You are to return an int indicating the number of ways find can be found within the grid. If the result is
more than 1,000,000,000, return -1.
Definition
Class:
WordPath
Method:
countPaths
Parameters:
vector < string >, string
Returns:
int
Method signature:
int countPaths(vector < string> grid, string find)
(be sure your method is public)
Constraints
-
grid will contain between 1 and 50 elements, inclusive.
-
Each element of grid will contain between 1 and 50 uppercase (''A''-''Z'') letters, inclusive.
-
Each element of grid will contain the same number of characters.
-
find will contain between 1 and 50 uppercase (''A''-''Z'') letters, inclusive.
Examples
0)
{"ABC",
"FED",
"GHI"}
"ABCDEFGHI"
Returns: 1
There is only one way to trace this path. Each letter is used exactly once.
1)
{"ABC",
"FED",
"GAI"}
"ABCDEA"
Returns: 2
Once we get to the ''E'', we can choose one of two directions for the final ''A''.
2)
{"ABC",
"DEF",
"GHI"}
"ABCD"
Returns: 0
We can trace a path for "ABC", but there''s no way to complete a path to the letter ''D''.
3)
{"AA",
"AA"}
"AAAA"
Returns: 108
We can start from any of the four locations. From each location, we can then move in any of the three
possible directions for our second letter, and again for the third and fourth letter. 4 * 3 * 3 * 3 = 108.
4)
{"ABABA",
"BABAB",
"ABABA",
"BABAB",
"ABABA"}
"ABABABBA"
Returns: 56448
There are a lot of ways to trace this path.
5)
{"AAAAA",
"AAAAA",
"AAAAA",
"AAAAA",
"AAAAA"}
"AAAAAAAAAAA"
Returns: -1
There are well over 1,000,000,000 paths that can be traced.
6)
{"AB",
"CD"}
"AA"
Returns: 0
Since we can''t stay on the same cell, we can''t trace the path at all.

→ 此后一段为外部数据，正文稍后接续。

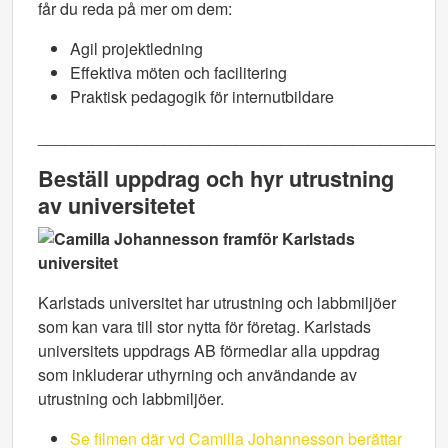
får du reda på mer om dem:
Agil projektledning
Effektiva möten och facilitering
Praktisk pedagogik för internutbildare
_____________________________________________
Beställ uppdrag och hyr utrustning
av universitetet
Karlstads universitet har utrustning och labbmiljöer
som kan vara till stor nytta för företag. Karlstads
universitets uppdrags AB förmedlar alla uppdrag
som inkluderar uthyrning och användande av
utrustning och labbmiljöer.
Se filmen där vd Camilla Johannesson berättar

This problem statement is the exclusive and proprietary property of TopCoder, Inc. Any unauthorized use or
reproduction of this information without the prior written consent of TopCoder, Inc. is strictly prohibited.
(c)2003, TopCoder, Inc. All rights reserved.
题目的意思大致是这样的:在类 WordPath 中编写一个原型为:int countPaths(vector < string> grid, string find)
的函数,grid相当于一个字母矩阵,grid中的每个字符串含有相同个数的字母,这些字母都是大写的字母,从''A''到''Z'',grid中字母个数的范围是1-50。参数find是要求你在grid中搜索路径的字符串,其同样只含有''A''到''Z''的字符,其个数范围同样是1-50。搜索起点可以从grid中的任何一点开始,然后可以向上,向下,向左,向右,以及对角线移动一格。grid中的每个位置的字母可以多次使用。但路径不能在相同位置停留两次(见用例6)。返回值是个整型数据,表示搜索到的路径总数数。如果这个数值大于1,000,000,000, 则返回-1。
[]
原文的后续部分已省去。